Projects
Improve funding metadata
Developing a parsing model for funding statements to address information gaps within scholarly metadata. Piloting with arXiv preprints.
Improve parsing of ETDs
Collaborators: University of Oklahoma
Creating approaches for parsing author, advisor and degree metadata from electronic theses and dissertations (ETDs), recognising the distinct challenges and opportunities presented by this important type of scholarly output.
Improve affiliations parsing of multilingual articles
Assessing current approaches to affiliations parsing and developing new methods for extracting accurate institutional information from a multilingual corpus. Piloting the approach with open-access articles from the PKP Beacon Journal.
Posters.Science
Collaborators: The FAIR Data Innovations Hub at California Medical Innovations Institute (CalMI2) LEAD
Collaborating on a scientific poster classification model, developing standards for converting posters to json, and roundtripping enriched metadata to DataCite DOI records.
Match preprints to published articles
Developing a matching strategy to connect preprints to published articles, improving knowledge of how research moves from early sharing to formal publication.
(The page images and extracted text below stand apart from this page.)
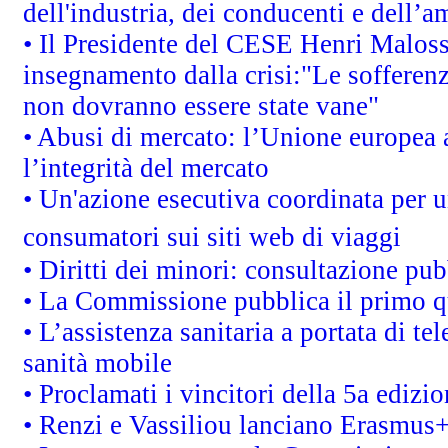
dell'industria, dei conducenti e dell’a
• Il Presidente del CESE Henri Malos
insegnamento dalla crisi:"Le sofferenz
non dovranno essere state vane"
• Abusi di mercato: l’Unione europea a
l’integrità del mercato
• Un'azione esecutiva coordinata per un
consumatori sui siti web di viaggi
• Diritti dei minori: consultazione p
• La Commissione pubblica il primo qu
• L’assistenza sanitaria a portata di te
sanità mobile
• Proclamati i vincitori della 5a ediz
• Renzi e Vassiliou lanciano Erasmus+ 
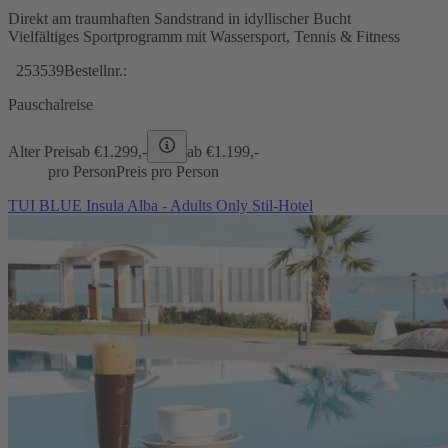
Direkt am traumhaften Sandstrand in idyllischer Bucht
Vielfältiges Sportprogramm mit Wassersport, Tennis & Fitness
253539
Bestellnr.:
Pauschalreise
Alter Preis
ab €
1.299,-
ab €
1.199,-
pro Person
Preis pro Person
TUI BLUE Insula Alba - Adults Only Stil-Hotel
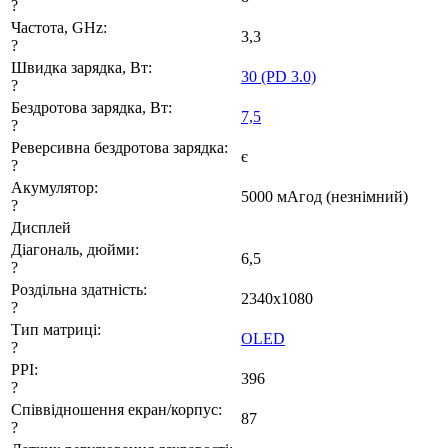
?
Частота, GHz:
3,3
?
Швидка зарядка, Вт:
30 (PD 3.0)
?
Бездротова зарядка, Вт:
7,5
?
Реверсивна бездротова зарядка:
є
?
Акумулятор:
5000 мАгод (незнімний)
?
Дисплей
Діагональ, дюйми:
6,5
?
Роздільна здатність:
2340x1080
?
Тип матриці:
OLED
?
PPI:
396
?
Співвідношення екран/корпус:
87
?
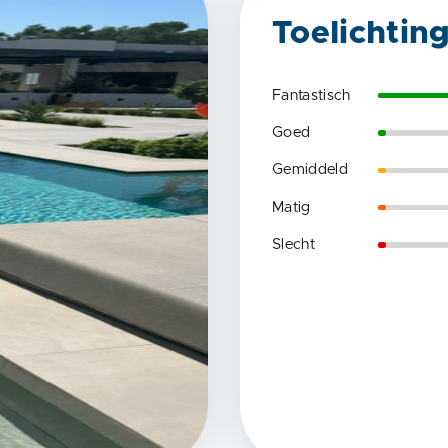
Toelichtin
Fantastisch
Goed
Gemiddeld
Matig
Slecht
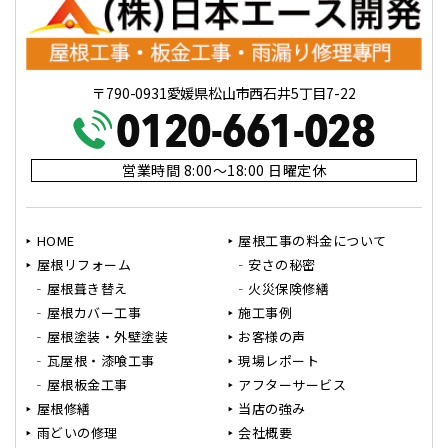
〒790-0931愛媛県松山市西石井5丁目7-22
営業時間 8:00～18:00 日曜定休
HOME
屋根工事の料金について
屋根リフォーム
安さの秘密
屋根葺き替え
火災保険修繕
屋根カバー工事
施工事例
屋根塗装・外壁塗装
お客様の声
瓦屋根・漆喰工事
現場レポート
屋根板金工事
アフターサービス
屋根修繕
当店の強み
雨どいの修理
会社概要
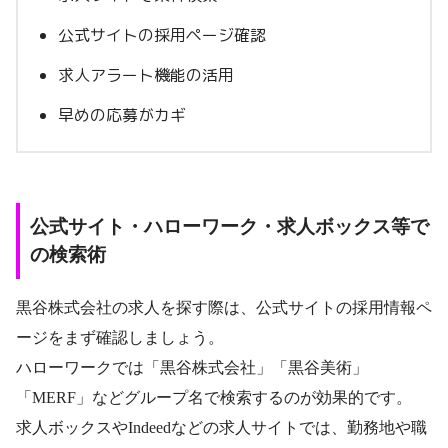
公式サイトの採用ページ確認
求人アラート機能の活用
早めの応募がカギ
公式サイト・ハローワーク・求人ボックス等で
の検索術
黒谷株式会社の求人を探す際は、公式サイトの採用情報ペ
ージをまず確認しましょう。
ハローワークでは「黒谷株式会社」「黒谷美術」
「MERF」などグループ名で検索するのが効果的です。
求人ボックスやIndeedなどの求人サイトでは、勤務地や職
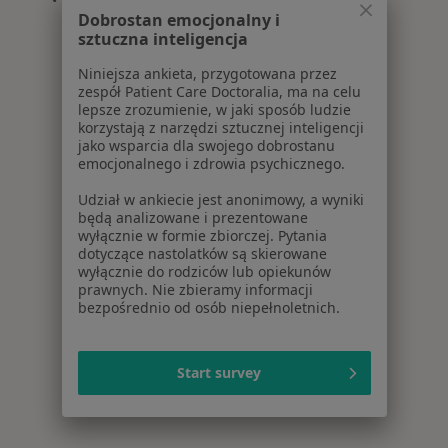
Więcej w kategorii: Centra medyczne Interna w
Dobrostan emocjonalny i
sztuczna inteligencja
Niniejsza ankieta, przygotowana przez
zespół Patient Care Doctoralia, ma na celu
lepsze zrozumienie, w jaki sposób ludzie
korzystają z narzędzi sztucznej inteligencji
jako wsparcia dla swojego dobrostanu
emocjonalnego i zdrowia psychicznego.
Udział w ankiecie jest anonimowy, a wyniki
będą analizowane i prezentowane
wyłącznie w formie zbiorczej. Pytania
dotyczące nastolatków są skierowane
wyłącznie do rodziców lub opiekunów
prawnych. Nie zbieramy informacji
bezpośrednio od osób niepełnoletnich.
Start survey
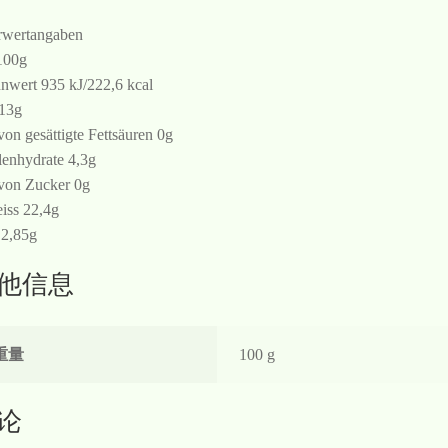
wertangaben
100g
nwert 935 kJ/222,6 kcal
 13g
von gesättigte Fettsäuren 0g
enhydrate 4,3g
von Zucker 0g
iss 22,4g
 2,85g
他信息
重量
100 g
论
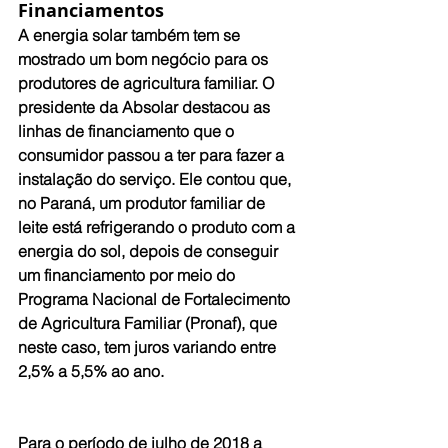
Financiamentos
A energia solar também tem se 
mostrado um bom negócio para os 
produtores de agricultura familiar. O 
presidente da Absolar destacou as 
linhas de financiamento que o 
consumidor passou a ter para fazer a 
instalação do serviço. Ele contou que, 
no Paraná, um produtor familiar de 
leite está refrigerando o produto com a 
energia do sol, depois de conseguir 
um financiamento por meio do 
Programa Nacional de Fortalecimento 
de Agricultura Familiar (Pronaf), que 
neste caso, tem juros variando entre 
2,5% a 5,5% ao ano.
Para o período de julho de 2018 a 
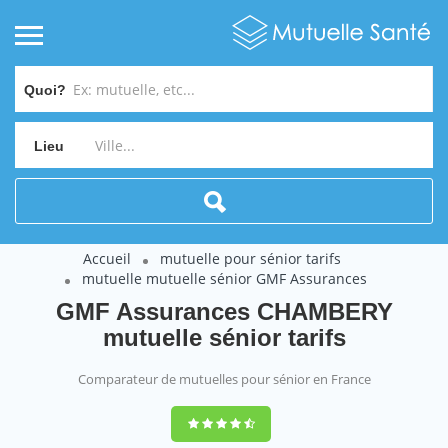
Quoi?
Lieu
Accueil
mutuelle pour sénior tarifs
mutuelle mutuelle sénior GMF Assurances
GMF Assurances CHAMBERY
mutuelle sénior tarifs
Comparateur de mutuelles pour sénior en France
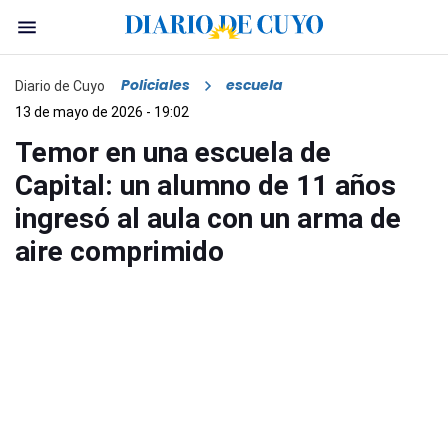
Policiales
escuela
Diario de Cuyo
13 de mayo de 2026 - 19:02
Temor en una escuela de
Capital: un alumno de 11 años
ingresó al aula con un arma de
aire comprimido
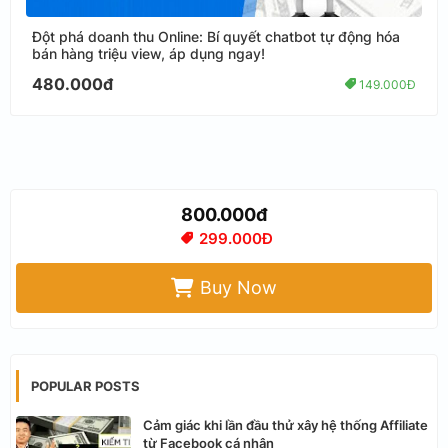
Đột phá doanh thu Online: Bí quyết chatbot tự động hóa
bán hàng triệu view, áp dụng ngay!
480.000đ
149.000Đ
800.000đ
299.000Đ
Buy Now
POPULAR POSTS
Cảm giác khi lần đầu thử xây hệ thống Affiliate
từ Facebook cá nhân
Piloting with arXiv preprints.
Leverage affiliations from CRIS systems
Collaborators: European Molecular Biology Lab (EMBL); Wageningen University & Research (WUR)
Exploring pathways to integrate high-quality affiliation metadata maintained by institutional Current Research Information Systems (CRIS) into the scholarly metadata ecosystem.
Improve resource type classification
Enhancing research outputs discoverability by developing a classifier. Piloting the approach with a subset of DataCite DOI records registered with generic resource types.